One: Research User-Centred Design Processes or Tools

  • Research three user-centred design processes or tools that can be used to discover a core need or problem e.g. customer journey maps, service safaris, a day in the life, cultural probe, double diamond.
  • Select one process and write a short 100-word description to illustrate how it can be used to discover an insight or challenge.

Two: Research Existing Campaign or Service Design Project

  • Research and select one existing campaign or service design project that tackles a social problem and analyse its effectiveness. Please remember to include information about any user-centred design processes that may have been used and the impact it brought about.
  • Write a 300 – 400 word description with screen grabs to illustrate your research findings.

New week, new brief!

One: Research User-Centred Design Processes or Tools

Research three user-centred design processes or tools that can be used to discover a core need or problem e.g. customer journey maps, service safaris, a day in the life, cultural probe, double diamond.

User Scenarios

The three tools I have chosen revolve around different parts of the process of the service design process. The first one, user scenarios, begins to imagine why and how a user might begin to engage with the service and give context around the service. Personas are a precursor to user scenarios, and then the scenarios take the personas through the service to question whether it would allow the user to meet the goal. It should avoid stereotypes and unrealistic assumptions, and include story items like a plot, context, motivations and how the service allows them to fulfil that. Breaking down the users’ needs like this allows the designers to define suitable requirements for the service that will match the scenarios.

Concept Walkthrough

Later in the design process, the designer will need feedback from potential users so that they can identify what works and what can be improved.
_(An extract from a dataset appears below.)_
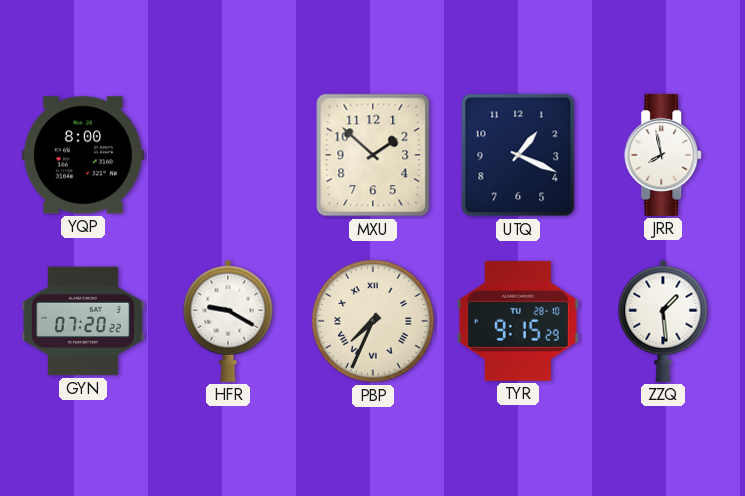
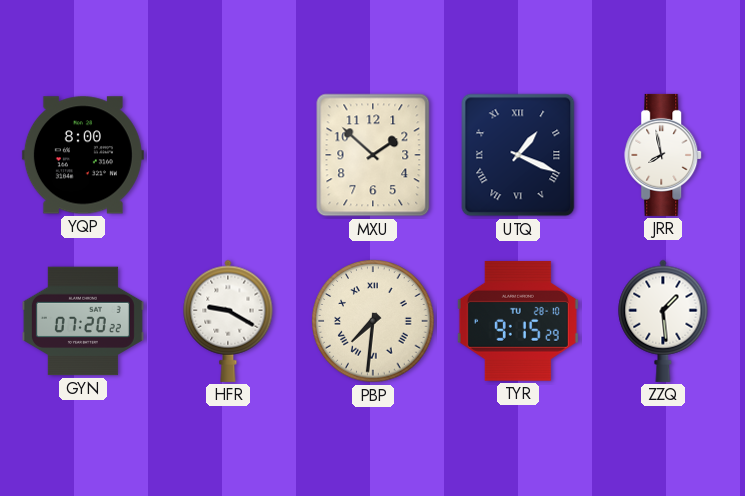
UTQ numerals: Arabic -> Roman
PBP: 7:34 -> 7:31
Prior to this, the concept might only have been tested within the designers, and a concept walkthrough is an early way in which to test its effectiveness. To make this tool effective, a designer needs mock-ups and images to demonstrate the service to the users. A concept walkthrough is task-specific, rather than heuristic and gives a holistic impression. By slowing down the process and allowing users into the design process at this early point means that each decision can be validated or changed and real-life insight into users minds.

Success Metrics

The previous two tools have been qualitative: gathering information from users. Success metrics are quantitative and measure how users are engaging with the service in real life. The number of users will be higher than can be captured by interviews and can be conducted remotely by questionnaires during and after user engagement. Metrics are vital to how the service is actually serving the users and whether any adjustments can be made to enhance the experience.

Select one process and write a short 100-word description to illustrate how it can be used to discover an insight or challenge.
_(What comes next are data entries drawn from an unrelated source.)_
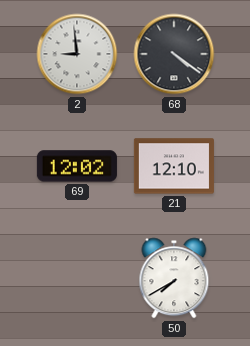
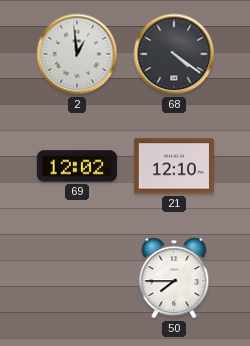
2: 8:59 -> 12:59
50: 7:40 -> 7:45
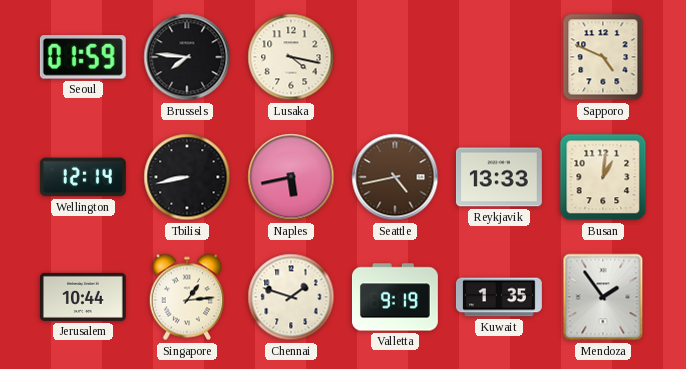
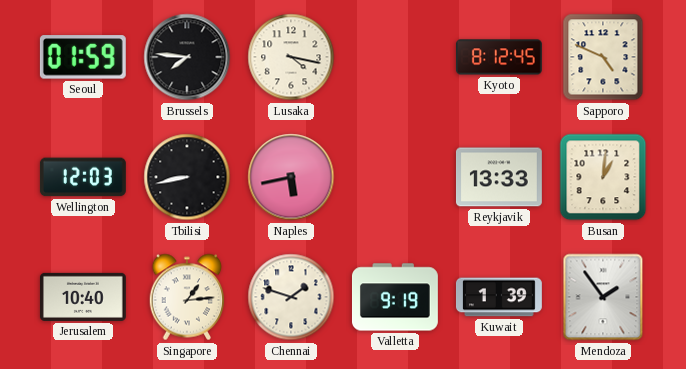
Kyoto: none -> 8:12
Wellington: 12:14 -> 12:03
Seattle: 4:43 -> none
Jerusalem: 10:44 -> 10:40
Kuwait: 1:35 -> 1:39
User scenarios are a tool that begins to imagine why and how a user might begin to engage with the service and give context around the service. Personas are a precursor to user scenarios, and then the scenarios take the personas through the service to question whether it would allow the user to meet the goal. It should avoid stereotypes and unrealistic assumptions, and include story items like a plot, context, motivations and how the service allows them to fulfil that. Breaking down the users’ needs like this allows the designers to define suitable requirements for the service that will match the scenarios.
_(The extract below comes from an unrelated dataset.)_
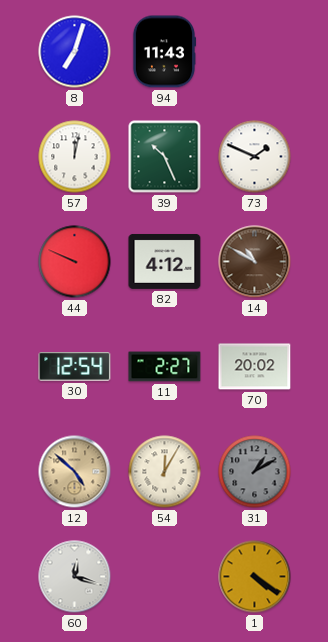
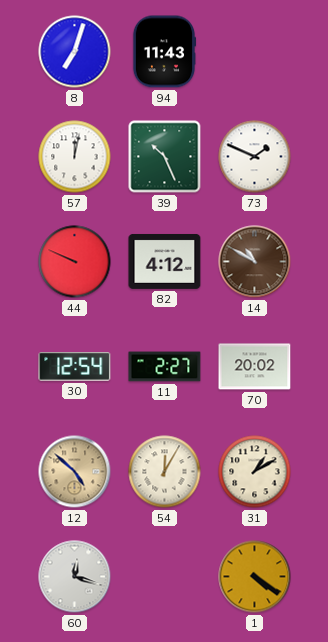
31 dial: grey -> cream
Two: Research Existing Campaign or Service Design Project

Research and select one existing campaign or service design project that tackles a social problem and analyse its effectiveness. Please remember to include information about any user-centred design processes that may have been used and the impact it brought about.

I’ve always found this campaign to get more women into exercise and sport very inspiring because it shows exercise to be something we enjoy, rather than school PE lessons that most people hate. Exercise is for everyone and is essential to staying healthy. The campaign focusses on different women and reasons why they don’t exercise and shows them pushing through that. For the task I’d like to go more in-depth in the campaign to see how they built different personas that lots of people can identify with.

This is my research which I will distil into the description below.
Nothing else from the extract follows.